BEGIN EXTRACTED DATA

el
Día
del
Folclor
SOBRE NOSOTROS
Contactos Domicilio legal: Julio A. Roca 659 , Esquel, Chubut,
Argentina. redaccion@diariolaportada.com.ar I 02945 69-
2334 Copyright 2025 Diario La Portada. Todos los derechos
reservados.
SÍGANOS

END EXTRACTED DATA
BEGIN EXTRACTED DATA

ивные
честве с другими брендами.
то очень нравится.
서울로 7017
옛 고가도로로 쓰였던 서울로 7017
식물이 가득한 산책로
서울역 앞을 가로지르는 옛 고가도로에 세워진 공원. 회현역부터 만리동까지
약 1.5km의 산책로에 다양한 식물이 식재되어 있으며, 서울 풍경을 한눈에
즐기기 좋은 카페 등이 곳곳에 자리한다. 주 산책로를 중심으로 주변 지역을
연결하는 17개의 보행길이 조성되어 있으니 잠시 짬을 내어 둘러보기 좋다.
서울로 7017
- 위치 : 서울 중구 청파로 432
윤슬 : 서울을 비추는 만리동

END EXTRACTED DATA

» **TASK BRIEF**
With the line holding "옛 고가도로로 쓰였던 서울로 7017" as the first and the line holding "윤슬 : 서울을 비추는 만리동" as the last, set down that range of the entries above exactly, and nothing else.

» **ANSWER TO THIS EXERCISE**
옛 고가도로로 쓰였던 서울로 7017
식물이 가득한 산책로
서울역 앞을 가로지르는 옛 고가도로에 세워진 공원. 회현역부터 만리동까지
약 1.5km의 산책로에 다양한 식물이 식재되어 있으며, 서울 풍경을 한눈에
즐기기 좋은 카페 등이 곳곳에 자리한다. 주 산책로를 중심으로 주변 지역을
연결하는 17개의 보행길이 조성되어 있으니 잠시 짬을 내어 둘러보기 좋다.
서울로 7017
- 위치 : 서울 중구 청파로 432
윤슬 : 서울을 비추는 만리동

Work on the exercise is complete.